Even if she loses the G1, her "Stakes Earnings" are already high enough to get her into almost any Graded race she wants. That is the power of a prodigy raised by an elite trainer.
Of course, Happy Meek doesn't just get a check for 110 million. The breakdown is standard: 70% goes to Tracen Academy, 20% to the Umamusume, and the final 10% to the Trainer.
The Academy's cut seems massive, but they foot the bill for everything: the girls' living expenses, tuition, facility maintenance, gear, and the trainers' base salaries. When you look at it that way, a 20% cut for the girl and 10% for the trainer is actually quite generous.
Happy Meek, a middle-schooler, has already pocketed 9 million yen in cold, hard cash. Kiryuin-san likely received a 4.5 million yen bonus. Even by Tracen's high-salary standards, that is an amount you simply cannot ignore.
It's no wonder most trainers try to manage multiple girls. I won't say money is everything, but money solves a lot of problems. It's only natural for a trainer to want a large roster, maximizing their chances of seeing those bonuses hit their bank account.
I'm no saint either. When Urara won her Maiden race, I received 10% of the purse—a 510,000 yen "performance bonus." Payday at Tracen is the 25th. I had been so busy celebrating her win that I'd completely forgotten about the money, and when I saw my pay stub, my legs nearly gave out.
When she took 5th in her second race, the bonus was a few tens of thousands of yen. 3rd place brought in a little over a hundred thousand. Seeing my take-home pay more than double in a single month... well, let's just say my face was splitting with a grin. I'm pragmatic enough to admit that seeing the tangible results of Urara's hard work in my bank account felt damn good.
But then, the face of Trainer Tojo from Team Rigil flashed in my mind, and I sobered up instantly.

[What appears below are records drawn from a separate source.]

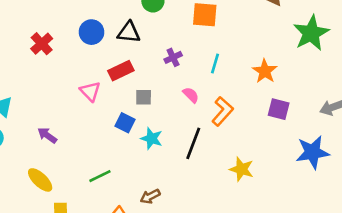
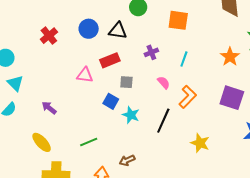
orange star: (265, 71) -> (230, 57), moved
pink triangle: (90, 91) -> (85, 75), turned -42
purple square: (279, 109) -> (232, 98), size x1.4

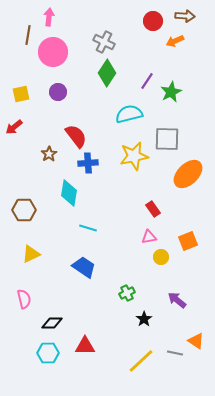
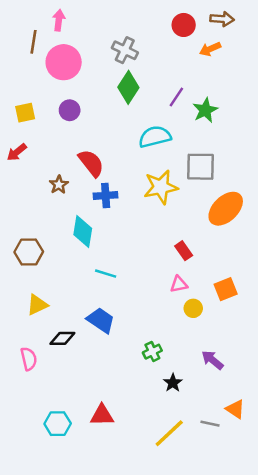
black diamond: (52, 323) -> (62, 338), moved

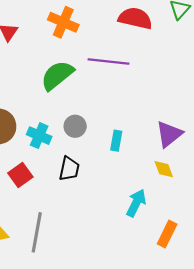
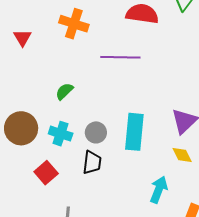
green semicircle: (57, 75) -> (64, 91), moved, size x0.6
gray circle: (75, 126) -> (96, 132), moved
cyan rectangle: (116, 141) -> (134, 132), size x1.8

Her team sweeps G1 victories like they're picking up groceries. I can't even begin to imagine her bonuses. It's a terrifying thought.
Compared to me, who just barely managed to squeeze out a Maiden win, Tojo is a literal monster. She's training over ten girls simultaneously, and nearly all of them are G1 champions.
She's even managing the legendary "Seven-Crown" Umamusume, Symboli Rudolf. "Monster" doesn't cover it; I'm losing the vocabulary to describe her level of skill. If I'm a Level 1 Slime in the world of training, Tojo is the Final Boss. She could probably blink and I'd vanish into pixels.
Tojo is an outlier, but the "multiple-athlete" model is the industry standard.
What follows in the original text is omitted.